13: The laser beam generation apparatus according to claim 11, wherein the light source section comprises a plurality of surface emitting lasers which are arrayed in a two-dimensional formation on a surface perpendicular to a direction of an optical axis of the laser light.

14: The laser beam generation apparatus according to claim 11, wherein the control unit is configured to control the seed lasers of the light source section to perform pulsed oscillation independent of each other.

15: The laser beam generation apparatus according to claim 11, wherein the control unit is configured to control at least one of the seed lasers of the light source section to perform continuous oscillation, and configured to control other seed lasers to perform pulsed oscillation.

16: The laser beam generation apparatus according to claim 11, wherein the optical amplification section comprises an optical fiber amplifier.

17: The laser beam generation apparatus according to claim 14, wherein the control unit is configured to set up a pulse width of each of the seed lasers which are controlled to perform pulsed oscillation.

18: The laser beam generation apparatus according to claim 14, wherein the control unit is configured to set up a pulse height value of each of the seed lasers which are controlled to perform pulsed oscillation.

19: The laser beam generation apparatus according to claim 14, wherein the control unit is configured to set up a pulse delay of each of the seed lasers controlled to perform pulsed oscillation, by bringing the pulse delay forward or backward from an arbitrary reference time.

20: The laser beam generation apparatus according to claim 11, wherein the laser light emitted by each of the seed lasers is of single mode output type.

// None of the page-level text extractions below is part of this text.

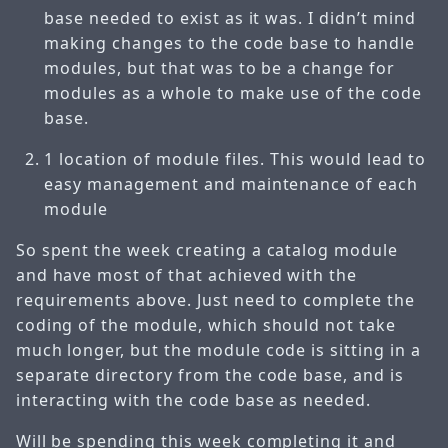
base needed to exist as it was. I didn’t mind
making changes to the code base to handle
modules, but that was to be a change for
modules as a whole to make use of the code
base.
1 location of module files. This would lead to
easy management and maintenance of each
module
So spent the week creating a catalog module
and have most of that achieved with the
requirements above. Just need to complete the
coding of the module, which should not take
much longer, but the module code is sitting in a
separate directory from the code base, and is
interacting with the code base as needed.
Will be spending this week completing it and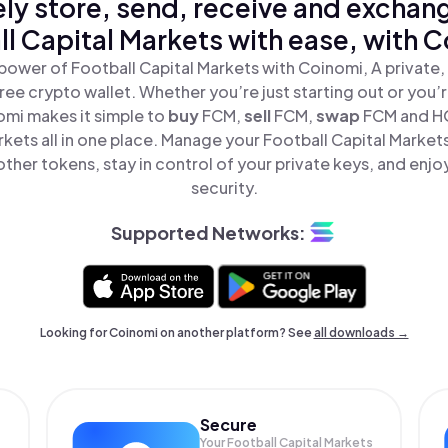
ly store, send, receive and exchan
l Capital Markets with ease, with 
power of Football Capital Markets with Coinomi, A private,
ree crypto wallet. Whether you’re just starting out or you’
omi makes it simple to
buy
FCM,
sell
FCM,
swap
FCM and H
rkets all in one place. Manage your Football Capital Market
ther tokens, stay in control of your private keys, and enjo
security.
Supported Networks:
Looking for Coinomi on another platform? See
all downloads →
Secure
Your Football Capital Markets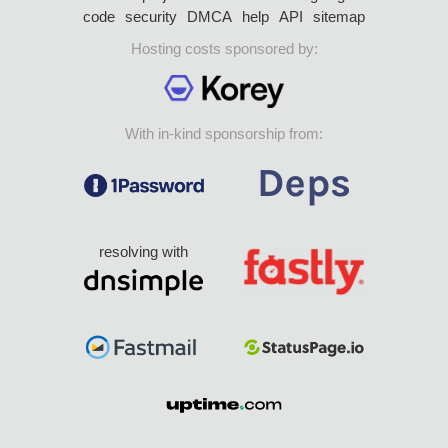
code
security
DMCA
help
API
sitemap
Hosting costs sponsored by:
With in-kind sponsorship from:
resolving with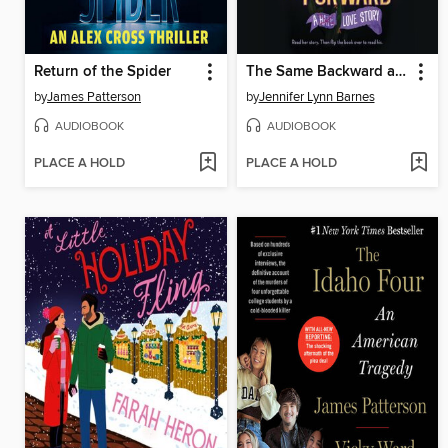
Return of the Spider
The Same Backward as Forward
by
James Patterson
by
Jennifer Lynn Barnes
AUDIOBOOK
AUDIOBOOK
PLACE A HOLD
PLACE A HOLD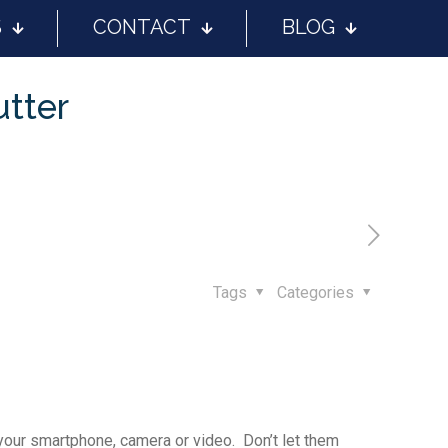
S
CONTACT
BLOG
utter
Tags
Categories
 your smartphone, camera or video. Don’t let them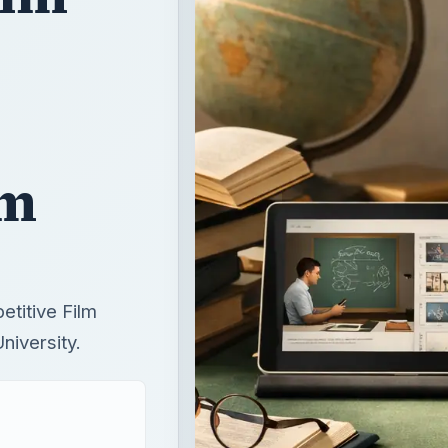
lm
etitive Film
iversity.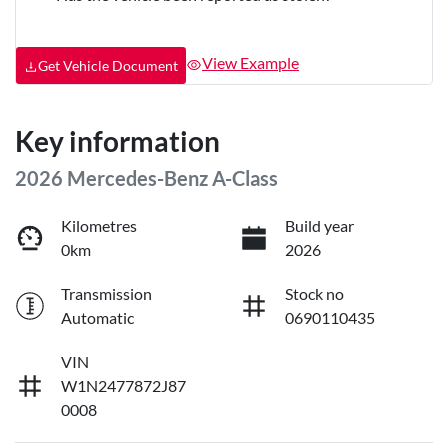
View Example
Get Vehicle Document
Key information
2026 Mercedes-Benz A-Class
Kilometres
Build year
0km
2026
Transmission
Stock no
Automatic
0690110435
VIN
W1N2477872J87
0008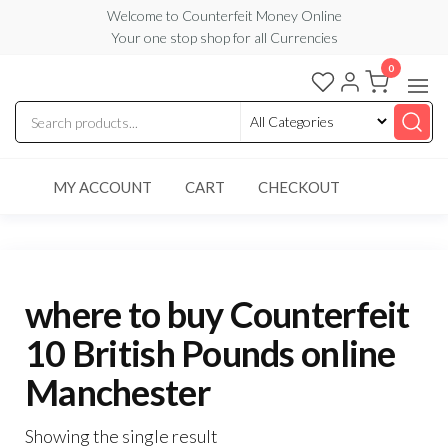
Skip
Welcome to Counterfeit Money Online
Your one stop shop for all Currencies
to
the
0
Counterfeit
content
Money
Online
MY ACCOUNT
CART
CHECKOUT
where to buy Counterfeit
10 British Pounds online
Manchester
Showing the single result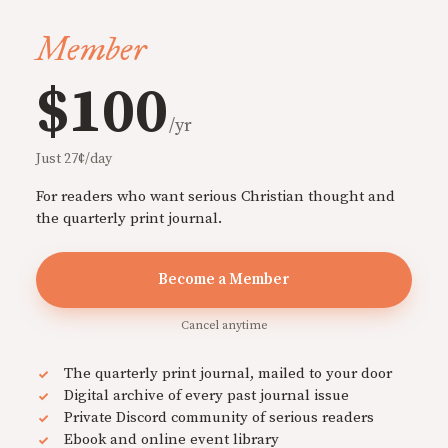
Member
$100
/yr
Just 27¢/day
For readers who want serious Christian thought and
the quarterly print journal.
Become a Member
Cancel anytime
The quarterly print journal, mailed to your door
Digital archive of every past journal issue
Private Discord community of serious readers
Ebook and online event library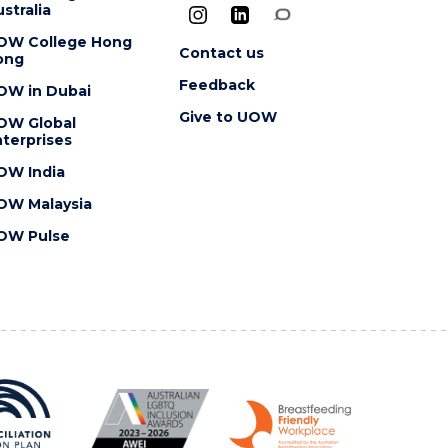
stralia
OW College Hong
Contact us
ong
Feedback
OW in Dubai
Give to UOW
OW Global
terprises
OW India
OW Malaysia
OW Pulse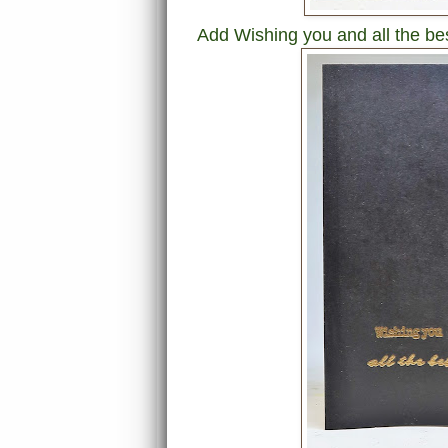
Add Wishing you and all the be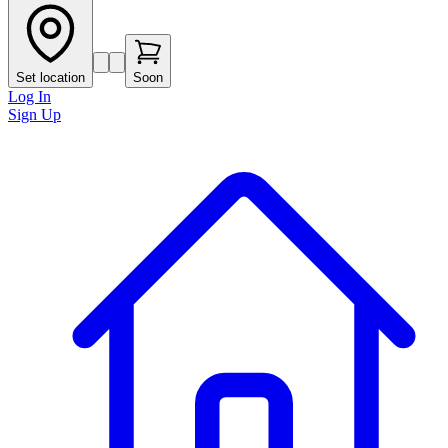
Set location
Soon
Log In
Sign Up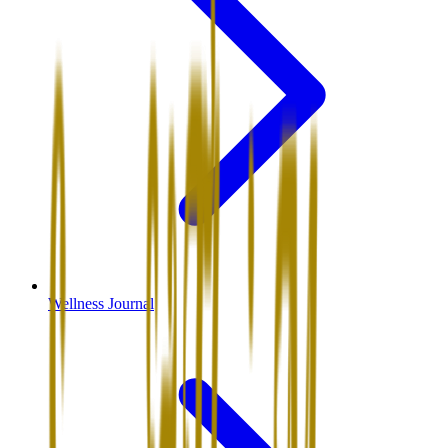
Wellness Journal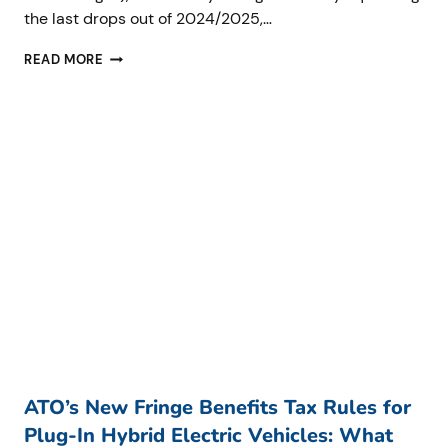
the last drops out of 2024/2025,…
ATO
READ MORE
DEBT
AND
PLANNING
FOR
SUCCESS:
WHY
SMALL
BUSINESSES
NEED
TO
ACT
NOW
ATO’s New Fringe Benefits Tax Rules for
Plug-In Hybrid Electric Vehicles: What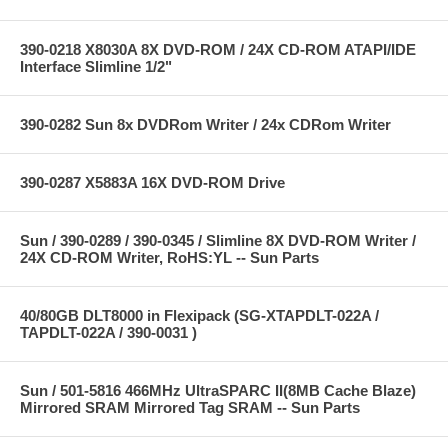
390-0218 X8030A 8X DVD-ROM / 24X CD-ROM ATAPI/IDE
Interface Slimline 1/2"
390-0282 Sun 8x DVDRom Writer / 24x CDRom Writer
390-0287 X5883A 16X DVD-ROM Drive
Sun / 390-0289 / 390-0345 / Slimline 8X DVD-ROM Writer /
24X CD-ROM Writer, RoHS:YL -- Sun Parts
40/80GB DLT8000 in Flexipack (SG-XTAPDLT-022A /
TAPDLT-022A / 390-0031 )
Sun / 501-5816 466MHz UltraSPARC II(8MB Cache Blaze)
Mirrored SRAM Mirrored Tag SRAM -- Sun Parts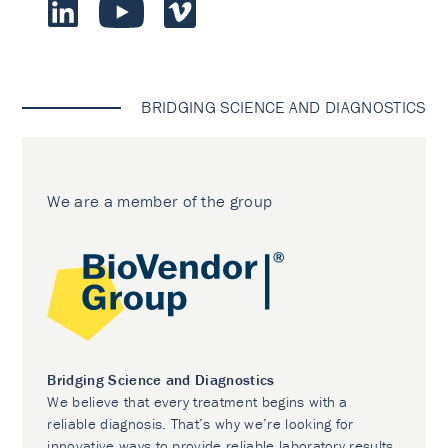
BRIDGING SCIENCE AND DIAGNOSTICS
We are a member of the group
Bridging Science and Diagnostics
We believe that every treatment begins with a
reliable diagnosis. That’s why we’re looking for
innovative ways to provide reliable laboratory results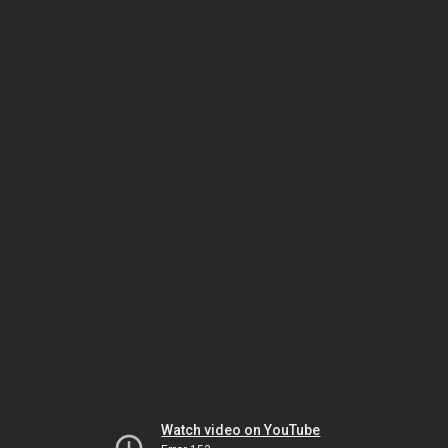
Watch video on YouTube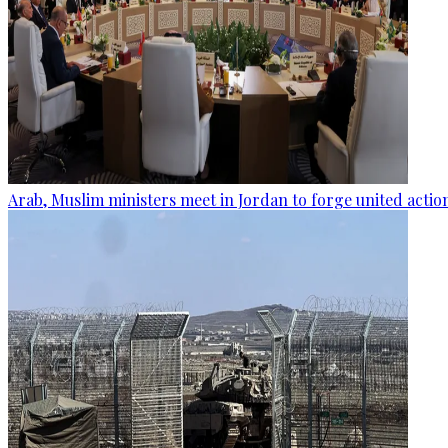
Arab, Muslim ministers meet in Jordan to forge united actio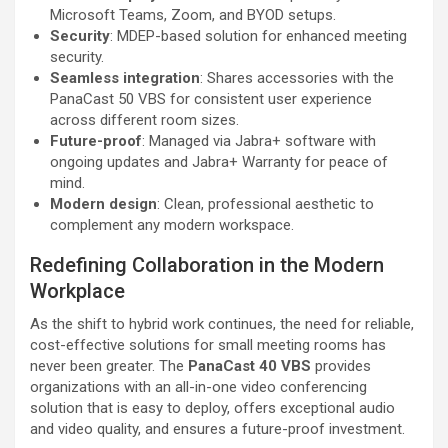
Microsoft Teams, Zoom, and BYOD setups.
Security
: MDEP-based solution for enhanced meeting
security.
Seamless integration
: Shares accessories with the
PanaCast 50 VBS for consistent user experience
across different room sizes.
Future-proof
: Managed via Jabra+ software with
ongoing updates and Jabra+ Warranty for peace of
mind.
Modern design
: Clean, professional aesthetic to
complement any modern workspace.
Redefining Collaboration in the Modern
Workplace
As the shift to hybrid work continues, the need for reliable,
cost-effective solutions for small meeting rooms has
never been greater. The
PanaCast 40 VBS
provides
organizations with an all-in-one video conferencing
solution that is easy to deploy, offers exceptional audio
and video quality, and ensures a future-proof investment.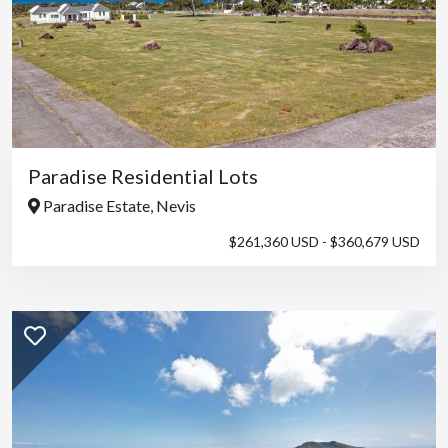
Paradise Residential Lots
Paradise Estate, Nevis
$261,360 USD - $360,679 USD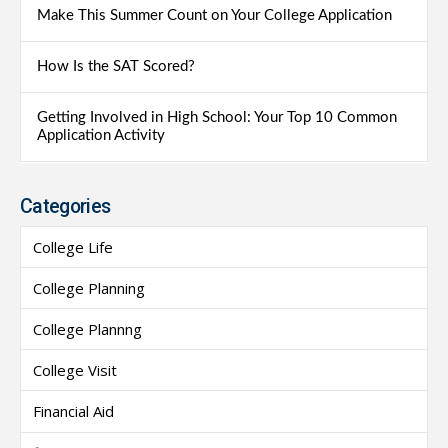
Make This Summer Count on Your College Application
How Is the SAT Scored?
Getting Involved in High School: Your Top 10 Common
Application Activity
Categories
College Life
College Planning
College Plannng
College Visit
Financial Aid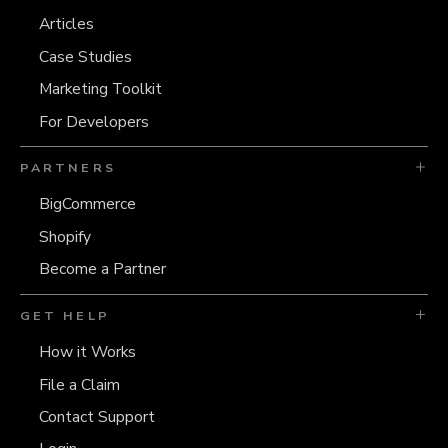
Articles
Case Studies
Marketing Toolkit
For Developers
PARTNERS
BigCommerce
Shopify
Become a Partner
GET HELP
How it Works
File a Claim
Contact Support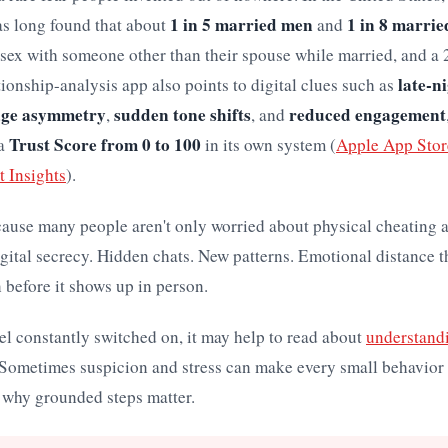
1 in 5 married men
1 in 8 marri
as long found that about
and
 sex with someone other than their spouse while married, and a
late-ni
ationship-analysis app also points to digital clues such as
age asymmetry
sudden tone shifts
reduced engagement
,
, and
Trust Score from 0 to 100
 a
in its own system (
Apple App Store
t Insights
).
cause many people aren't only worried about physical cheating 
gital secrecy. Hidden chats. New patterns. Emotional distance 
 before it shows up in person.
eel constantly switched on, it may help to read about
understand
 Sometimes suspicion and stress can make every small behavior 
 why grounded steps matter.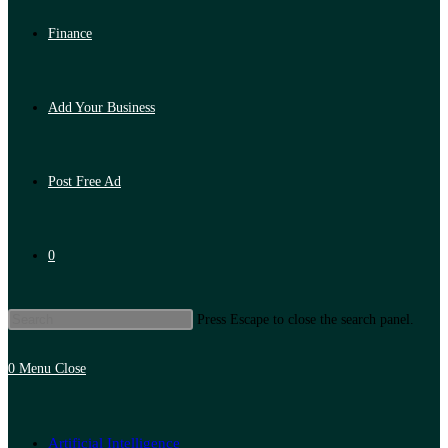
Finance
Add Your Business
Post Free Ad
0
Press Escape to close the search panel.
0
Menu
Close
Artificial Intelligence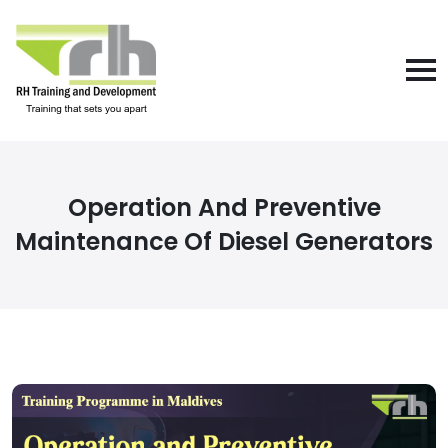
Operation And Preventive
Maintenance Of Diesel Generators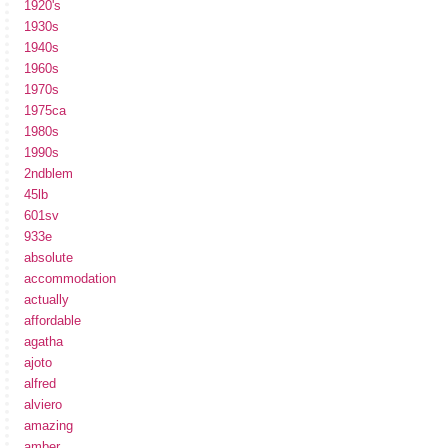
1920's
1930s
1940s
1960s
1970s
1975ca
1980s
1990s
2ndblem
45lb
601sv
933e
absolute
accommodation
actually
affordable
agatha
ajoto
alfred
alviero
amazing
amber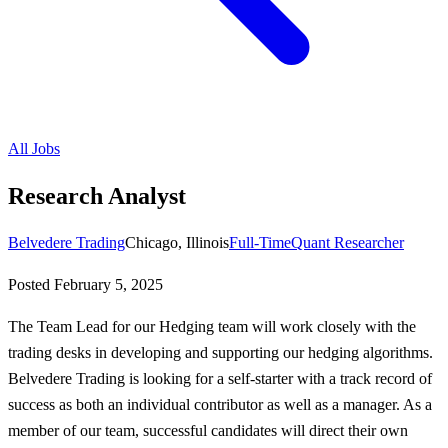
All Jobs
Research Analyst
Belvedere Trading
Chicago, Illinois
Full-Time
Quant Researcher
Posted
February 5, 2025
The Team Lead for our Hedging team will work closely with the
trading desks in developing and supporting our hedging algorithms.
Belvedere Trading is looking for a self-starter with a track record of
success as both an individual contributor as well as a manager. As a
member of our team, successful candidates will direct their own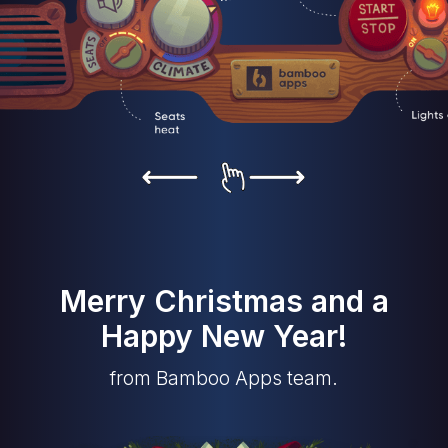
Merry Christmas and a
Happy New Year!
from Bamboo Apps team.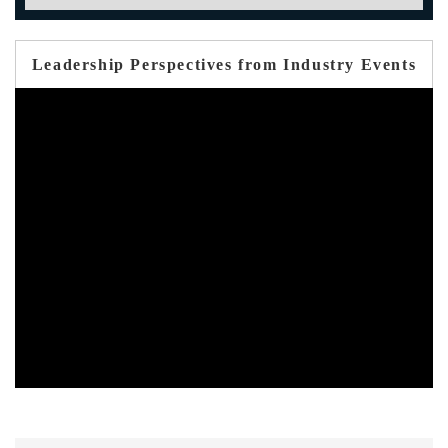
Leadership Perspectives from Industry Events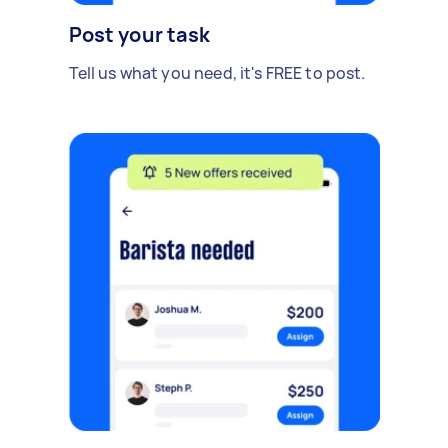
Post your task
Tell us what you need, it's FREE to post.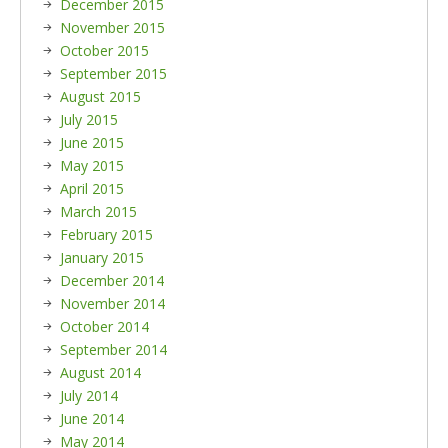
December 2015
November 2015
October 2015
September 2015
August 2015
July 2015
June 2015
May 2015
April 2015
March 2015
February 2015
January 2015
December 2014
November 2014
October 2014
September 2014
August 2014
July 2014
June 2014
May 2014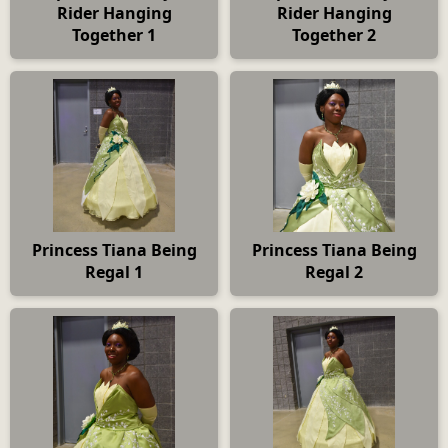
Rider Hanging
Rider Hanging
Together 1
Together 2
Princess Tiana Being
Princess Tiana Being
Regal 1
Regal 2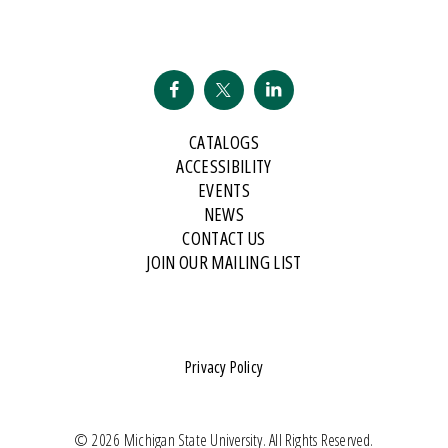
CATALOGS
ACCESSIBILITY
EVENTS
NEWS
CONTACT US
JOIN OUR MAILING LIST
Privacy Policy
© 2026 Michigan State University. All Rights Reserved.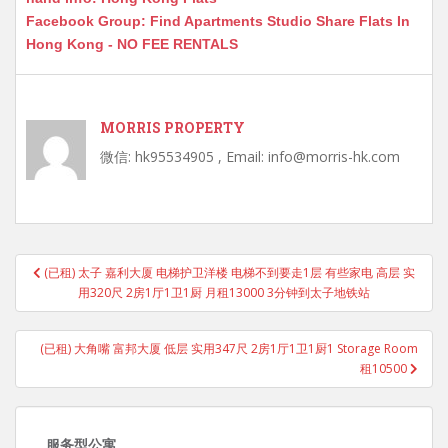
Facebook Group: Find Apartments Studio Share Flats In
Hong Kong - NO FEE RENTALS
MORRIS PROPERTY
微信: hk95534905 , Email: info@morris-hk.com
Post
(已租) 太子 嘉利大厦 电梯护卫洋楼 电梯不到要走1层 有些家电 高层 实
navigation
用320尺 2房1厅1卫1厨 月租13000 3分钟到太子地铁站
(已租) 大角嘴 富邦大厦 低层 实用347尺 2房1厅1卫1厨1 Storage Room
租10500
服务型公寓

21: A laser machining device comprising:

a laser beam generation apparatus, the laser beam generation apparatus including:

a light source section including a surface emitting laser array in which a plurality of seed lasers, each emitting laser light, are arrayed in a two-dimensional formation on a surface of the light source section;

an optical amplification section disposed to face the seed lasers of the light source section and configured to amplify the laser light emitted by the seed lasers and received at an incidence surface to output the amplified laser light from an emission surface; and

a control unit configured to control the seed lasers of the light source section independently of each other,

wherein the optical amplification section is configured to combine the laser light emitted by the seed lasers and output the combined laser light as a laser beam, and

wherein the laser machining device is configured to machine a target object by the laser beam output from the laser beam generation apparatus.

22: The laser machining device according to claim 21, wherein the control unit is configured to control the seed lasers of the light source section to perform pulsed oscillation independently of each other.

23: The laser machining device according to claim 21, wherein the control unit is configured to control at least one of the seed lasers of the light source section to perform continuous oscillation, and configured to control other laser beams to perform pulsed oscillation.

24: A laser machining method comprising:

combining laser light emitted by a plurality of seed lasers which are controlled to perform pulsed oscillation independently of each other;

outputting the combined laser light as a laser beam; and

machining a target object by the laser beam.

25: The laser machining method according to claim 24, wherein at least one of the seed lasers is controlled to perform continuous oscillation, and other seed lasers are controlled to perform the pulsed oscillation, and

the combining includes combining the laser light emitted by the other seed lasers and laser light emitted by the at least one of the seed lasers.